Segment Open

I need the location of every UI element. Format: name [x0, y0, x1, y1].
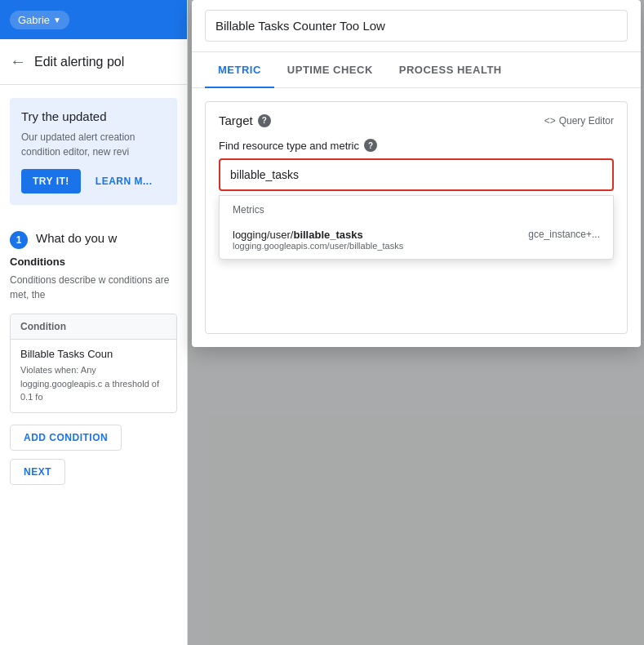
tab-uptime-check[interactable]: UPTIME CHECK — [274, 52, 386, 87]
modal-title-bar — [192, 0, 641, 52]
back-arrow-icon[interactable]: ← — [10, 52, 26, 71]
dropdown-metric-path: logging/user/billable_tasks — [233, 229, 403, 241]
tab-process-health[interactable]: PROCESS HEALTH — [386, 52, 515, 87]
promo-box: Try the updated Our updated alert creati… — [10, 98, 177, 205]
target-help-icon[interactable]: ? — [258, 114, 271, 127]
conditions-desc: Conditions describe w conditions are met… — [10, 273, 177, 302]
query-editor-label: Query Editor — [559, 115, 614, 127]
query-editor-link[interactable]: <> Query Editor — [544, 115, 614, 127]
promo-buttons: TRY IT! LEARN M... — [21, 169, 166, 194]
promo-text: Our updated alert creation condition edi… — [21, 130, 166, 159]
page-title: Edit alerting pol — [34, 55, 124, 69]
find-resource-label: Find resource type and metric ? — [219, 139, 614, 152]
metric-search-input[interactable] — [219, 158, 614, 191]
add-condition-button[interactable]: ADD CONDITION — [10, 425, 122, 451]
user-chip[interactable]: Gabrie ▼ — [10, 11, 69, 29]
try-it-button[interactable]: TRY IT! — [21, 169, 81, 194]
condition-row[interactable]: Billable Tasks Coun Violates when: Any l… — [11, 340, 176, 412]
dropdown-item-billable-tasks[interactable]: logging/user/billable_tasks logging.goog… — [220, 220, 613, 259]
find-resource-help-icon[interactable]: ? — [364, 139, 377, 152]
modal-dialog: METRIC UPTIME CHECK PROCESS HEALTH Targe… — [192, 0, 641, 347]
condition-table: Condition Billable Tasks Coun Violates w… — [10, 314, 177, 413]
condition-table-header: Condition — [11, 314, 176, 340]
left-panel: Gabrie ▼ ← Edit alerting pol Try the upd… — [0, 0, 188, 645]
page-header: ← Edit alerting pol — [0, 39, 187, 85]
step-header: 1 What do you w — [10, 231, 177, 249]
user-label: Gabrie — [18, 14, 50, 26]
condition-name: Billable Tasks Coun — [20, 348, 167, 360]
target-title: Target ? — [219, 113, 271, 127]
tab-metric[interactable]: METRIC — [205, 52, 274, 87]
dropdown-metric-url: logging.googleapis.com/user/billable_tas… — [233, 241, 403, 251]
dropdown-resource-type: gce_instance+... — [528, 229, 600, 240]
target-header: Target ? <> Query Editor — [219, 113, 614, 127]
search-input-wrapper: Metrics logging/user/billable_tasks logg… — [219, 158, 614, 191]
dropdown-section-label: Metrics — [220, 196, 613, 220]
step-number: 1 — [10, 231, 28, 249]
next-button[interactable]: NEXT — [10, 459, 65, 485]
dropdown-item-content: logging/user/billable_tasks logging.goog… — [233, 229, 403, 251]
chevron-down-icon: ▼ — [53, 16, 61, 24]
alert-title-input[interactable] — [205, 10, 628, 42]
promo-title: Try the updated — [21, 109, 166, 123]
learn-more-button[interactable]: LEARN M... — [87, 169, 161, 194]
target-box: Target ? <> Query Editor Find resource t… — [205, 101, 628, 334]
query-editor-icon: <> — [544, 115, 556, 127]
modal-tabs: METRIC UPTIME CHECK PROCESS HEALTH — [192, 52, 641, 88]
conditions-label: Conditions — [10, 256, 177, 268]
metric-dropdown: Metrics logging/user/billable_tasks logg… — [219, 195, 614, 260]
modal-body: Target ? <> Query Editor Find resource t… — [192, 88, 641, 347]
condition-detail: Violates when: Any logging.googleapis.c … — [20, 363, 167, 404]
step-section: 1 What do you w Conditions Conditions de… — [0, 218, 187, 498]
step-title: What do you w — [36, 231, 117, 245]
top-bar: Gabrie ▼ — [0, 0, 187, 39]
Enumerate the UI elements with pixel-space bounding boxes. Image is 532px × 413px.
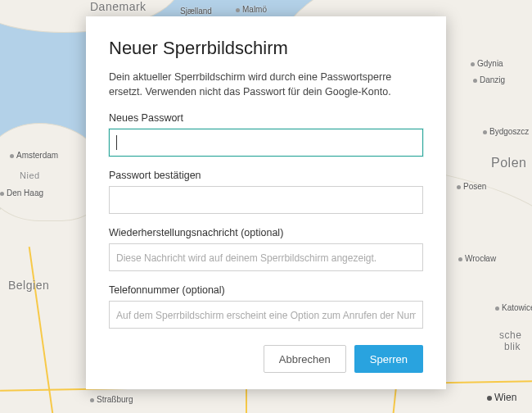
country-poland: Polen bbox=[491, 156, 526, 170]
cancel-button[interactable]: Abbrechen bbox=[264, 345, 346, 373]
text-cursor bbox=[116, 135, 117, 150]
lock-screen-modal: Neuer Sperrbildschirm Dein aktueller Spe… bbox=[86, 16, 446, 389]
city-strasbourg: Straßburg bbox=[90, 395, 133, 404]
city-amsterdam: Amsterdam bbox=[10, 151, 58, 160]
recovery-input[interactable] bbox=[109, 243, 423, 271]
confirm-label: Passwort bestätigen bbox=[109, 170, 423, 181]
lock-button[interactable]: Sperren bbox=[354, 345, 423, 373]
modal-title: Neuer Sperrbildschirm bbox=[109, 38, 423, 59]
city-danzig: Danzig bbox=[473, 75, 505, 84]
button-row: Abbrechen Sperren bbox=[109, 345, 423, 373]
confirm-input[interactable] bbox=[109, 186, 423, 214]
city-sjaelland: Sjælland bbox=[180, 7, 212, 16]
country-denmark: Danemark bbox=[90, 0, 147, 13]
recovery-label: Wiederherstellungsnachricht (optional) bbox=[109, 227, 423, 238]
city-posen: Posen bbox=[457, 182, 486, 191]
city-wien: Wien bbox=[487, 392, 516, 403]
country-czech1: sche bbox=[499, 329, 521, 341]
password-label: Neues Passwort bbox=[109, 112, 423, 124]
city-wroclaw: Wrocław bbox=[458, 254, 496, 263]
city-malmo: Malmö bbox=[236, 5, 267, 14]
country-czech2: blik bbox=[504, 341, 521, 352]
modal-description: Dein aktueller Sperrbildschirm wird durc… bbox=[109, 70, 423, 99]
city-denhaag: Den Haag bbox=[0, 188, 43, 197]
password-input[interactable] bbox=[109, 129, 423, 157]
country-ned: Nied bbox=[20, 170, 40, 180]
city-bydgoszcz: Bydgoszcz bbox=[483, 127, 529, 136]
city-katowice: Katowice bbox=[495, 303, 532, 312]
phone-label: Telefonnummer (optional) bbox=[109, 284, 423, 296]
phone-input[interactable] bbox=[109, 301, 423, 329]
country-belgium: Belgien bbox=[8, 279, 49, 292]
city-gdynia: Gdynia bbox=[471, 59, 503, 68]
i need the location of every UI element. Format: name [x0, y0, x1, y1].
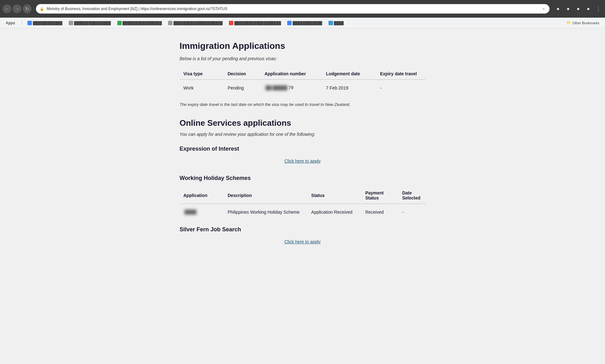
cell-lodgement-date: 7 Feb 2019 — [322, 80, 376, 96]
lock-icon: 🔒 — [40, 7, 44, 11]
whs-heading: Working Holiday Schemes — [180, 175, 426, 182]
header-decision: Decision — [224, 69, 261, 80]
cell-application-number: ██ █████79 — [261, 80, 322, 96]
forward-button[interactable]: → — [13, 4, 21, 13]
bookmark-5[interactable]: ███████████████████ — [227, 20, 283, 26]
online-services-subtitle: You can apply for and review your applic… — [180, 132, 426, 137]
reload-button[interactable]: ↻ — [23, 4, 32, 13]
immigration-table: Visa type Decision Application number Lo… — [180, 69, 426, 96]
bookmark-7[interactable]: ████ — [327, 20, 346, 26]
apps-button[interactable]: Apps — [4, 20, 17, 26]
eoi-heading: Expression of Interest — [180, 146, 426, 152]
whs-header-status: Status — [307, 188, 362, 204]
immigration-title: Immigration Applications — [180, 41, 426, 51]
bookmark-2[interactable]: ███████████████ — [67, 20, 113, 26]
favicon-6 — [287, 21, 292, 25]
table-header-row: Visa type Decision Application number Lo… — [180, 69, 426, 80]
cell-visa-type: Work — [180, 80, 224, 96]
bookmark-4[interactable]: ████████████████████ — [166, 20, 224, 26]
cell-decision: Pending — [224, 80, 261, 96]
whs-header-description: Description — [224, 188, 307, 204]
header-visa-type: Visa type — [180, 69, 224, 80]
table-row: Work Pending ██ █████79 7 Feb 2019 - — [180, 80, 426, 96]
favicon-3 — [117, 21, 122, 25]
header-lodgement-date: Lodgement date — [322, 69, 376, 80]
blurred-whs-app: ████ — [183, 209, 198, 215]
favicon-1 — [27, 21, 32, 25]
favicon-5 — [229, 21, 233, 25]
whs-header-payment: Payment Status — [362, 188, 398, 204]
extension-icon-2[interactable]: ● — [564, 5, 572, 13]
extension-icon-1[interactable]: ● — [554, 5, 562, 13]
star-icon[interactable]: ★ — [542, 6, 546, 11]
cell-expiry-date: - — [376, 80, 425, 96]
silver-fern-heading: Silver Fern Job Search — [180, 226, 426, 233]
whs-cell-date-selected: - — [398, 204, 426, 220]
whs-header-date: Date Selected — [398, 188, 426, 204]
silver-fern-apply-link[interactable]: Click here to apply — [180, 239, 426, 244]
immigration-subtitle: Below is a list of your pending and prev… — [180, 56, 426, 61]
whs-header-row: Application Description Status Payment S… — [180, 188, 426, 204]
expiry-note: The expiry date travel is the last date … — [180, 102, 426, 107]
philippines-whs-link[interactable]: Philippines Working Holiday Scheme — [228, 210, 300, 215]
address-bar[interactable]: 🔒 Ministry of Business, Innovation and E… — [36, 4, 550, 14]
extension-icon-3[interactable]: ● — [574, 5, 582, 13]
browser-nav-buttons: ← → ↻ — [3, 4, 32, 13]
whs-table: Application Description Status Payment S… — [180, 188, 426, 220]
whs-table-row: ████ Philippines Working Holiday Scheme … — [180, 204, 426, 220]
bookmark-6[interactable]: ████████████ — [285, 20, 324, 26]
other-bookmarks-button[interactable]: 📁 Other Bookmarks — [565, 20, 601, 26]
bookmark-1[interactable]: ████████████ — [26, 20, 64, 26]
blurred-app-number: ██ █████ — [265, 85, 288, 91]
whs-cell-status: Application Received — [307, 204, 362, 220]
page-content: Immigration Applications Below is a list… — [161, 28, 445, 281]
whs-header-application: Application — [180, 188, 224, 204]
browser-chrome: ← → ↻ 🔒 Ministry of Business, Innovation… — [0, 0, 605, 18]
header-application-number: Application number — [261, 69, 322, 80]
favicon-7 — [329, 21, 333, 25]
header-expiry-date: Expiry date travel — [376, 69, 425, 80]
favicon-2 — [69, 21, 73, 25]
browser-actions: ● ● ● ● ⋮ — [554, 5, 602, 13]
whs-cell-payment-status: Received — [362, 204, 398, 220]
bookmarks-bar: Apps | ████████████ ███████████████ ████… — [0, 18, 605, 28]
menu-button[interactable]: ⋮ — [594, 5, 602, 13]
folder-icon: 📁 — [567, 21, 571, 25]
whs-cell-application: ████ — [180, 204, 224, 220]
back-button[interactable]: ← — [3, 4, 11, 13]
eoi-apply-link[interactable]: Click here to apply — [180, 159, 426, 164]
bookmark-3[interactable]: ████████████████ — [115, 20, 164, 26]
extension-icon-4[interactable]: ● — [584, 5, 592, 13]
online-services-title: Online Services applications — [180, 118, 426, 128]
app-number-visible: 79 — [288, 85, 294, 90]
favicon-4 — [168, 21, 172, 25]
address-text: Ministry of Business, Innovation and Emp… — [47, 7, 539, 11]
whs-cell-description: Philippines Working Holiday Scheme — [224, 204, 307, 220]
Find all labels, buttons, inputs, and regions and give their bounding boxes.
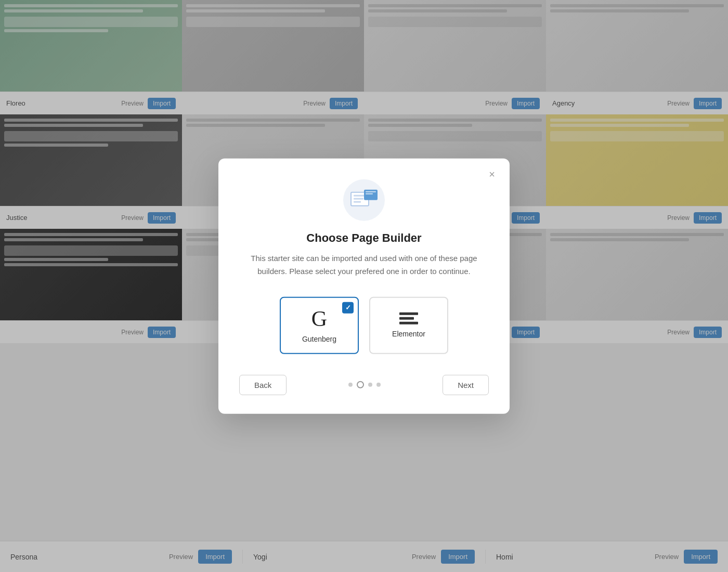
elementor-label: Elementor: [392, 330, 425, 338]
next-button[interactable]: Next: [443, 374, 489, 395]
back-button[interactable]: Back: [239, 374, 287, 395]
modal-description: This starter site can be imported and us…: [239, 252, 489, 278]
modal-footer: Back Next: [239, 374, 489, 395]
elementor-icon: [399, 313, 418, 324]
elementor-bar-3: [399, 322, 418, 324]
choose-page-builder-modal: × Choose Page Builder This starter site …: [218, 159, 510, 414]
page-icon-overlay: [364, 190, 378, 200]
elementor-bar-2: [399, 317, 414, 320]
gutenberg-option[interactable]: ✓ G Gutenberg: [280, 296, 359, 354]
dot-2-active: [357, 381, 364, 388]
pagination-dots: [348, 381, 381, 388]
dot-3: [368, 383, 372, 387]
modal-icon-circle: [343, 179, 385, 221]
elementor-option[interactable]: Elementor: [369, 296, 448, 354]
modal-close-button[interactable]: ×: [485, 167, 499, 181]
modal-title: Choose Page Builder: [239, 231, 489, 245]
gutenberg-checkmark: ✓: [342, 302, 354, 313]
dot-4: [376, 383, 381, 387]
page-builder-icon: [350, 190, 378, 211]
elementor-bar-1: [399, 313, 418, 315]
dot-1: [348, 383, 353, 387]
modal-icon-area: [239, 179, 489, 221]
gutenberg-icon: G: [311, 307, 327, 329]
gutenberg-label: Gutenberg: [302, 334, 336, 343]
builder-options-container: ✓ G Gutenberg Elementor: [239, 296, 489, 354]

Segment Closed

# Exercise:
Copy all lines from the data above that contain the word "here".

# Exercise output:
silver-fern-apply-link[interactable]: Click here to apply — [180, 239, 426, 244]
eoi-apply-link[interactable]: Click here to apply — [180, 159, 426, 164]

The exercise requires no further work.